This section explains what happens when a Qumulo Core node goes offline.
What Happens When a Qumulo Core Node Goes Offline
Qumulo Core uses erasure coding to let multiple drives or nodes to go offline but continue to serve data. For more information, see Qumulo Drive Failure Protection on Qumulo Care.
Qumulo Core attempts to maintain cluster functionality for as long as possible:
-
Hybrid Nodes: When a hybrid node goes offline, the cluster continues to use SSD space for new data on the remaining nodes. Because it is possible to evict only a portion of this SSD-resident data to HDDs at a later time (the exact proportion depends on the cluster size, configuration, and type of writes), the system can temporarily fill SSDs with data which can’t be evicted, potentially causing out-of-space errors until the node comes online and the cluster recovers.
-
All-Flash Nodes: When an all-flash node goes offline, the cluster writes new data to the SSD free space on the remaining nodes. When the node comes back online and rejoins the cluster, Qumulo Core redistributes data to rebalance capacity and restore protection.
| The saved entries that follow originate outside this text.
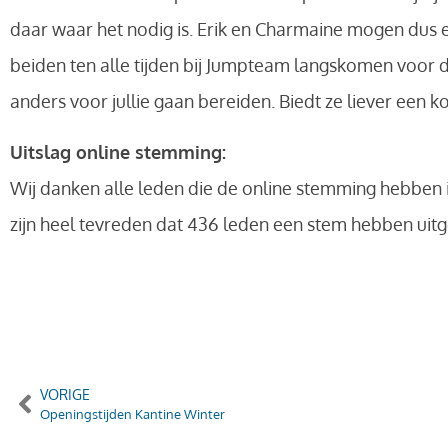
daar waar het nodig is. Erik en Charmaine mogen dus e
beiden ten alle tijden bij Jumpteam langskomen voor d
anders voor jullie gaan bereiden. Biedt ze liever een k
Uitslag online stemming:
Wij danken alle leden die de online stemming hebben
zijn heel tevreden dat 436 leden een stem hebben uitg
VORIGE
Openingstijden Kantine Winter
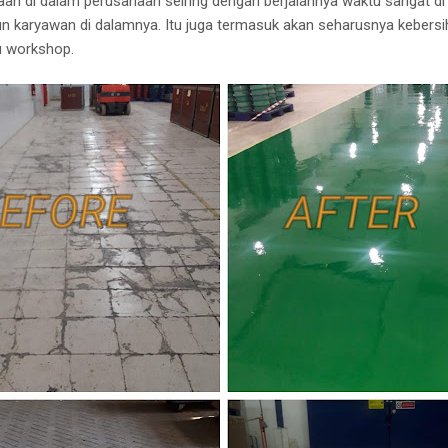
jaan di dalam perusahaan seiring dengan berjalannya waktu sangat di
 karyawan di dalamnya. Itu juga termasuk akan seharusnya kebersih
u workshop.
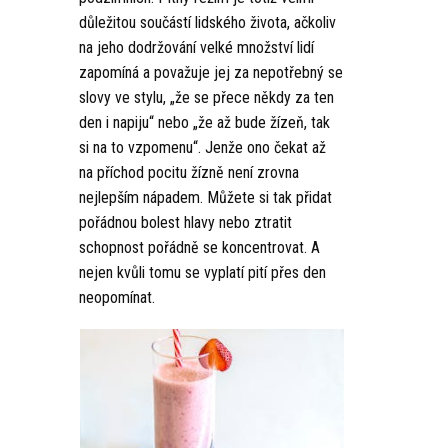
důležitou součástí lidského života, ačkoliv
na jeho dodržování velké množství lidí
zapomíná a považuje jej za nepotřebný se
slovy ve stylu, „že se přece někdy za ten
den i napiju“ nebo „že až bude žízeň, tak
si na to vzpomenu“. Jenže ono čekat až
na příchod pocitu žízně není zrovna
nejlepším nápadem. Můžete si tak přidat
pořádnou bolest hlavy nebo ztratit
schopnost pořádně se koncentrovat. A
nejen kvůli tomu se vyplatí pití přes den
neopomínat.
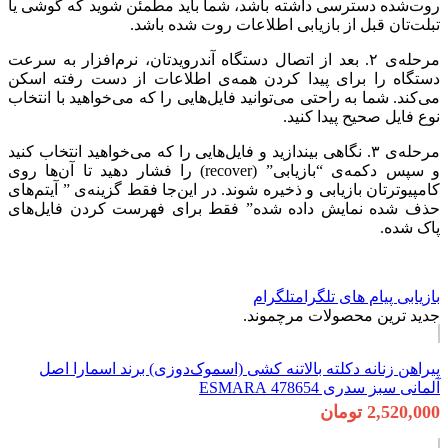
روت‌شده دسترسی داشته باشد، شما باید مطمئن شوید که گوشی یا
تبلت‌تان قبل از بازیابی اطلاعات روت شده باشد.
مرحله‌ی ۲. بعد از اتصال دستگاه آندرویدتان، نرم‌افزار به سرعت
دستگاه را برای پیدا کردن همه‌ی اطلاعات از دست رفته اسکن
می‌کند. شما به راحتی می‌توانید فایل‌هایی را که می‌خواهید با انتخاب
نوع فایل صحیح پیدا کنید.
مرحله‌ی ۳. نگاهی بیندازید و فایل‌هایی را که می‌خواهید انتخاب کنید
و سپس دکمه‌ی “بازیابی” (recover) را فشار دهید تا آن‌ها روی
کامپیوترتان بازیابی و ذخیره شوند. در این‌جا فقط گزینه‌ی ” آیتم‌های
حذف شده نمایش داده شده” فقط برای فهرست کردن فایل‌های
پاک شده.
بازیابی پیام های تلگرام
تلگرام
جدید ترین محصولات مرچموند.
پیراهن زنانه دکلته بالاتنه کشی (اسموک‌دوزی) برند اسمارا اصل
آلمانی سبز سدری 478654 ESMARA
2,520,000 تومان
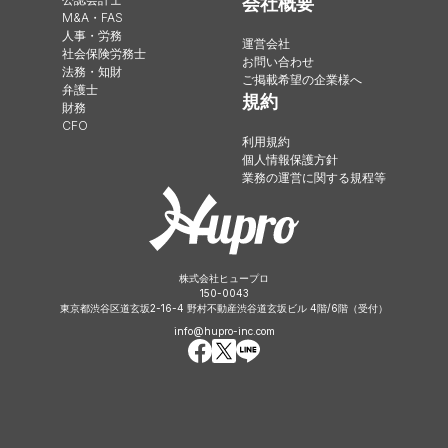
会社概要
M&A・FAS
人事・労務
運営会社
社会保険労務士
お問い合わせ
法務・知財
ご掲載希望の企業様へ
弁護士
規約
財務
CFO
利用規約
個人情報保護方針
業務の運営に関する規程等
株式会社ヒュープロ
150-0043
東京都渋谷区道玄坂2-16-4 野村不動産渋谷道玄坂ビル 4階/6階（受付）
info@hupro-inc.com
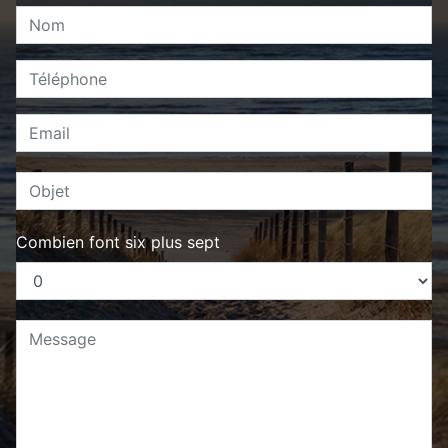
Combien font six plus sept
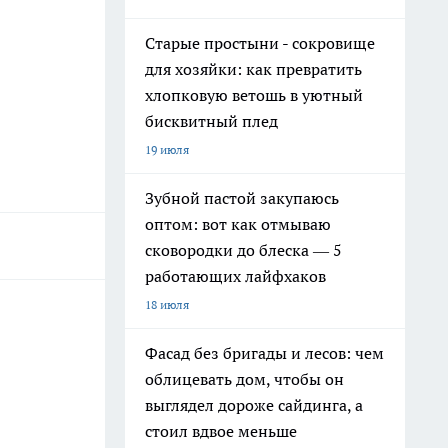
Старые простыни - сокровище
для хозяйки: как превратить
хлопковую ветошь в уютный
бисквитный плед
19 июля
Зубной пастой закупаюсь
оптом: вот как отмываю
сковородки до блеска — 5
работающих лайфхаков
18 июля
Фасад без бригады и лесов: чем
облицевать дом, чтобы он
выглядел дороже сайдинга, а
стоил вдвое меньше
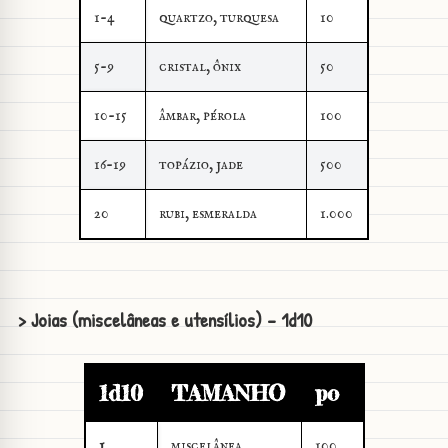
1-4
quartzo, turquesa
10
5-9
cristal, ônix
50
10-15
âmbar, pérola
100
16-19
topázio, jade
500
20
rubi, esmeralda
1.000
> Joias (miscelâneas e utensílios) - 1d10
1d10
TAMANHO
po
1
miscelânea
100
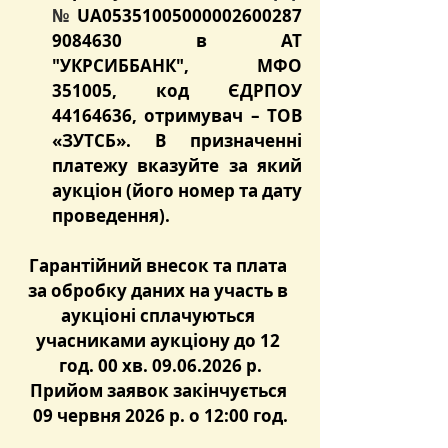
№
 UA05351005000002600287
9084630 в АТ 
"УКРСИББАНК", МФО 
351005, код ЄДРПОУ 
44164636, отримувач – ТОВ 
«ЗУТСБ». В призначенні 
платежу вказуйте за який 
аукціон (його номер та дату 
проведення).
Гарантійний внесок та плата 
за обробку даних на участь в 
аукціоні сплачуються 
учасниками аукціону до 12 
год. 00 хв. 09.06.2026 р.
Прийом заявок закінчується 
09 червня 2026 р. о 12:00 год.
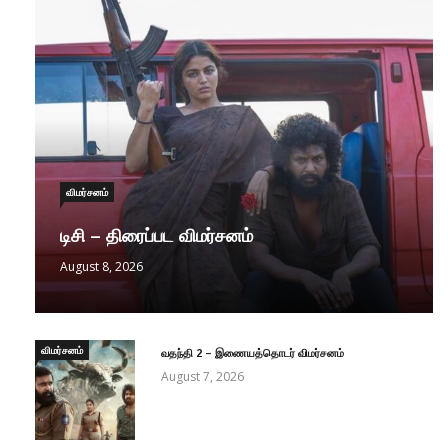
விமர்சனம்
டிசி – திரைப்பட விமர்சனம்
August 8, 2026
விமர்சனம்
வதந்தி 2 – இணையத்தொடர் விமர்சனம்
August 7, 2026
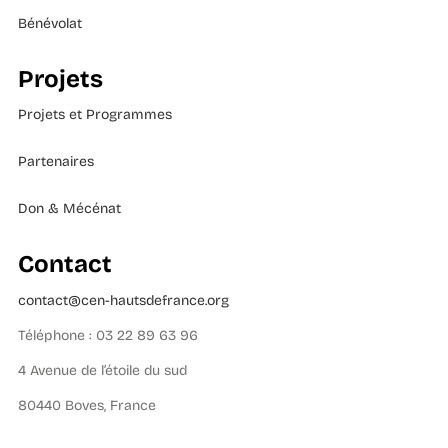
Bénévolat
Projets
Projets et Programmes
Partenaires
Don & Mécénat
Contact
contact@cen-hautsdefrance.org
Téléphone : 03 22 89 63 96
4 Avenue de l’étoile du sud
80440 Boves, France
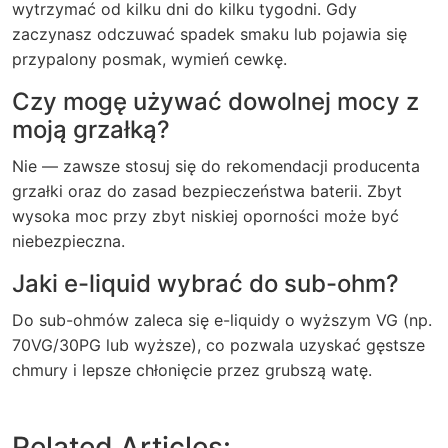
wytrzymać od kilku dni do kilku tygodni. Gdy
zaczynasz odczuwać spadek smaku lub pojawia się
przypalony posmak, wymień cewkę.
Czy mogę używać dowolnej mocy z
moją grzałką?
Nie — zawsze stosuj się do rekomendacji producenta
grzałki oraz do zasad bezpieczeństwa baterii. Zbyt
wysoka moc przy zbyt niskiej oporności może być
niebezpieczna.
Jaki e-liquid wybrać do sub-ohm?
Do sub-ohmów zaleca się e-liquidy o wyższym VG (np.
70VG/30PG lub wyższe), co pozwala uzyskać gęstsze
chmury i lepsze chłonięcie przez grubszą watę.
Related Articles:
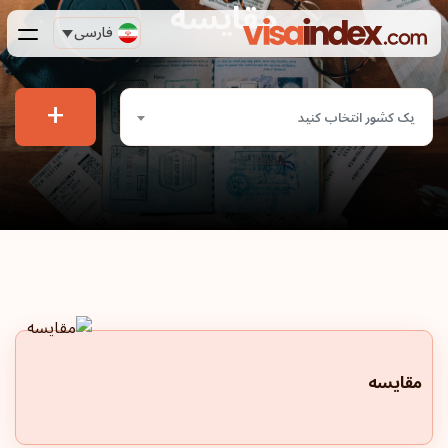
مقایسه
فارسی
+
یک کشور انتخاب کنید
مقایسه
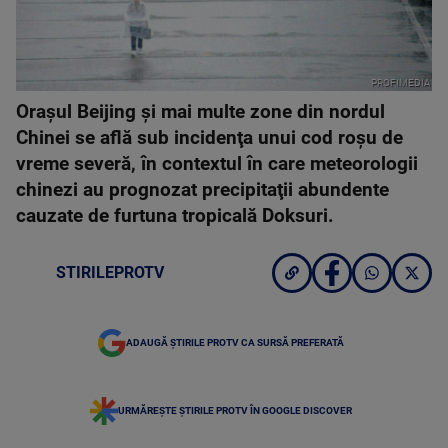
PROFIMEDIA
Oraşul Beijing şi mai multe zone din nordul
Chinei se află sub incidenţa unui cod roşu de
vreme severă, în contextul în care meteorologii
chinezi au prognozat precipitaţii abundente
cauzate de furtuna tropicală Doksuri.
STIRILEPROTV
ADAUGĂ ȘTIRILE PROTV CA SURSĂ PREFERATĂ
URMĂREȘTE ȘTIRILE PROTV ÎN GOOGLE DISCOVER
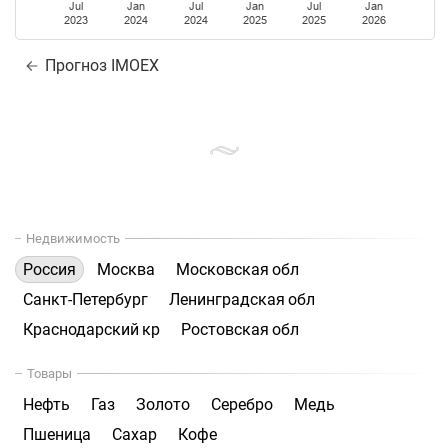
Jul
Jan
Jul
Jan
Jul
Jan
2023
2024
2024
2025
2025
2026
Прогноз IMOEX
Недвижимость
Россия
Москва
Московская обл
Санкт-Петербург
Ленинградская обл
Краснодарский кр
Ростовская обл
Товары
Нефть
Газ
Золото
Серебро
Медь
Пшеница
Сахар
Кофе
A cluster can operate with an offline node until its SSD space fills up. When a cluster has no more free space, the cluster goes into read-only (ENOSPC) state until the node comes back online and all nodes rejoin the quorum.
The amount of time that users have before the cluster enters the
ENOSPC state depends on the rate at which data is being added to or modified within the cluster.Known Limits for SSD Usage
The following known limits apply to both hybrid and all-flash nodes. However, certain functionality is specific to certain node types.
-
File System Changes: Writes, deletes, and changes count towards SSD space. However, depending on cluster size and configuration, not all new writes can consume non-reserved SSD space. Qumulo Core might write some data to SSD space reserved for handling degraded file system conditions.
-
Usage During Node Recovery: Deleting existing data might not cause SSD space usage to decrease immediately because the Qumulo cluster must retain certain data in order to bring the node online safely.
-
Write Priority: While a hybrid node is offline, the cluster writes data only to SSD space on the remaining nodes.
Note
This is standard functionality for all-flash nodes. -
Temporarily Reduced Capacity: When a Qumulo cluster uses only SSD space during a node’s downtime, it is possible for the cluster to reach its SSD space limits before reaching the full theoretical capacity.
Note
This effect is more apparent on hybrid nodes.